Our veterans understand their liberty requires devotion to a higher, common, good beyond their own good. We honour their service because they are patriots. A patriot loves his country and sacrifices their life for it if needed because it is good. Though they may be asked to the “last full measure of devotion”, they do sacrifice their time, their health, to the higher cause. They do this for something that is more important than themselves.[5] To cheapen this sacrifice by confusing sacrifice for selfishness dishonours their memory.[6] The patriot loves his country enough to sacrifice himself for it just as a parent would sacrifice their life for their family. Perhaps in the Libertarian America of Ayn Rand parents are to sacrifice their children for themselves. Our private good comes before the public good.

Can we recover the public life when we are told liberty depends on privacy?
Privacy and libertarianism leads us away from the res publica, the public thing. Are we pursuing liberty or slavery when we surrender the public domain for the pursuit of private pleasures?

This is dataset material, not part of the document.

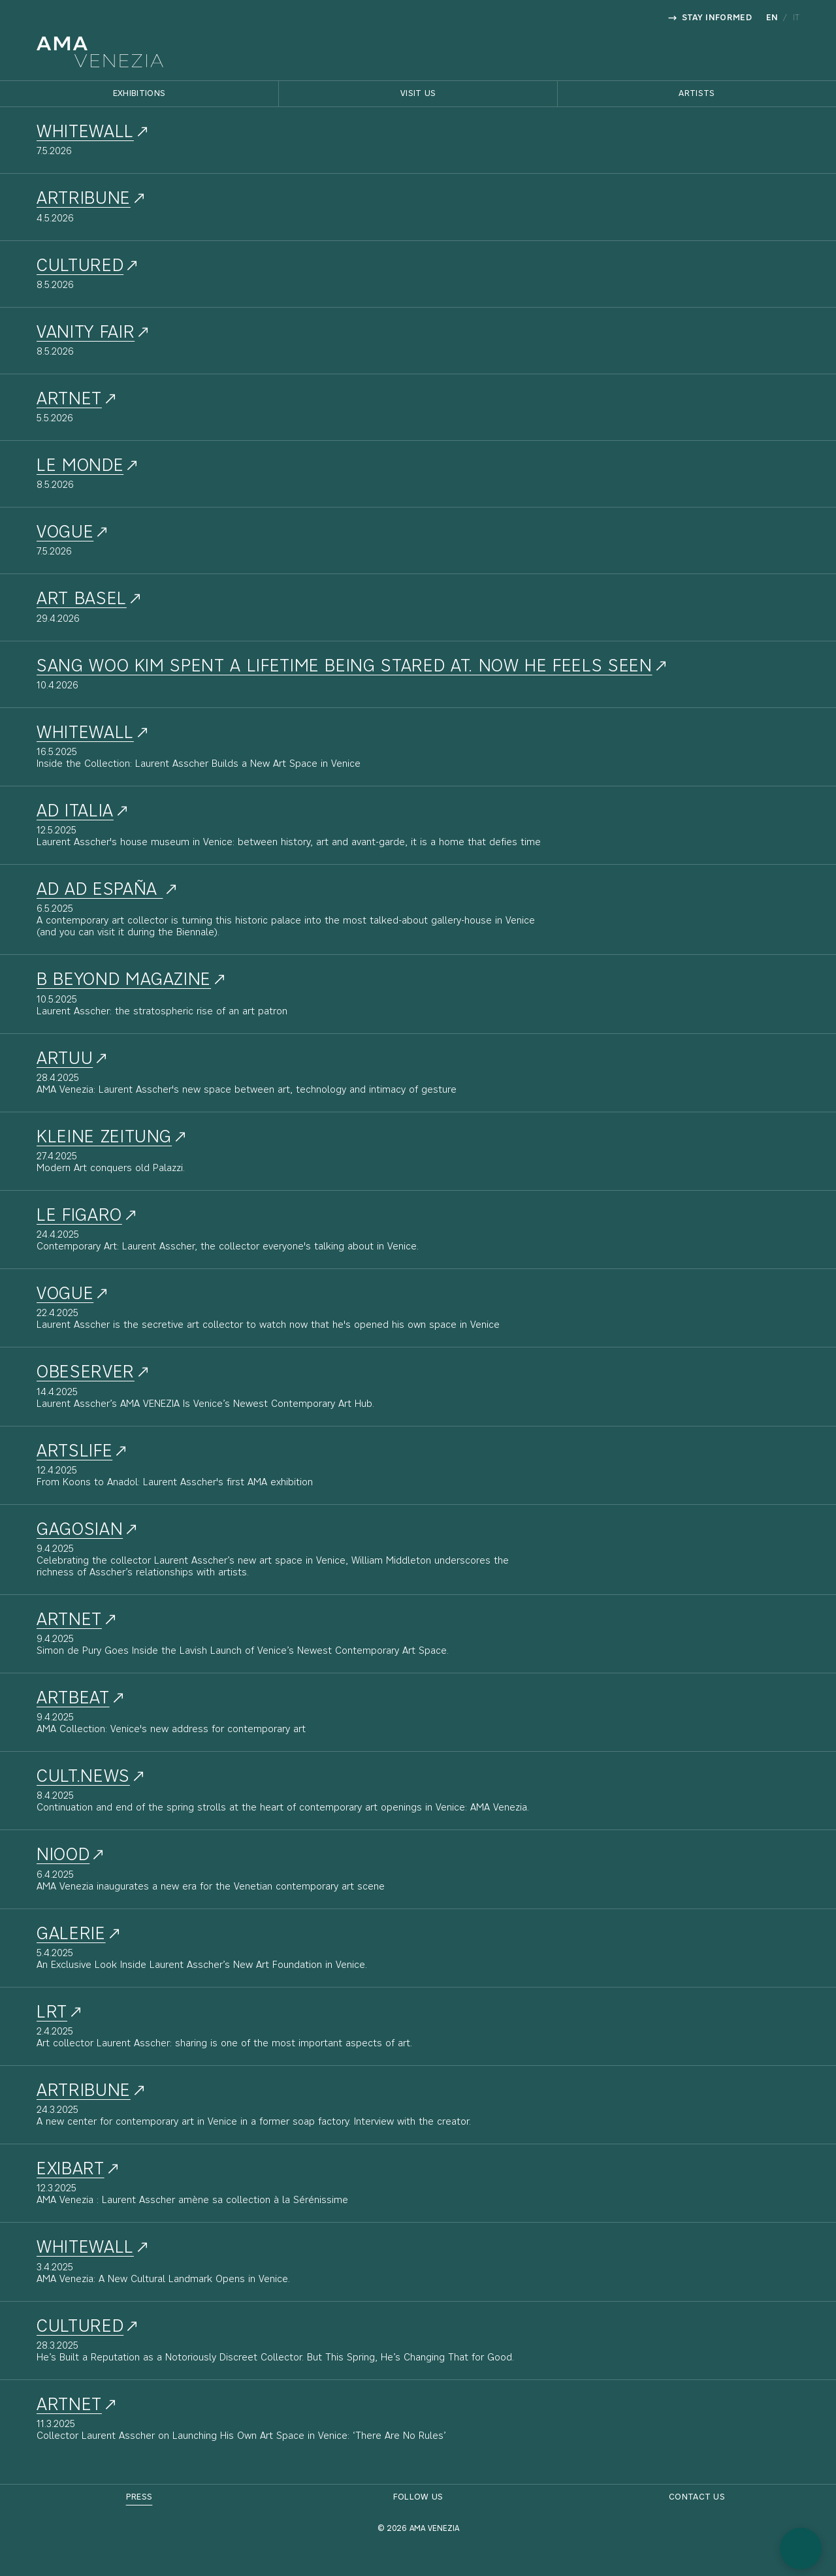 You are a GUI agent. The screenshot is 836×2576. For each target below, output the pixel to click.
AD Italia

[3] Harry Neumann, Socrates in Plato and Aristophanes: In Memory of Ludwig Edelstein (1902-1965) The American Journal of Philology, Vol. 90, No. 2 (Apr., 1969), pp. 201-214 http://www.jstor.org/stable/293427  Accessed: 22-05-2015
[4] Ayn Rand had an abiding hatred for the common good. She detested the idea and her hatred for it is found within her followers who never question what it means for the American idea. http://aynrandlexicon.com/lexicon/common_good.html
[5] Consider the famous saying by Hillel “If I am not for myself, who will be for me? And if not now, when? And if I am only for myself, what am I?”

1 comment:

Tom Van Dyke said...

Very timely. Conservatives forget the irony that they share with liberals a communitarianism, a commitment to the primacy of the public good, that libertarians do not.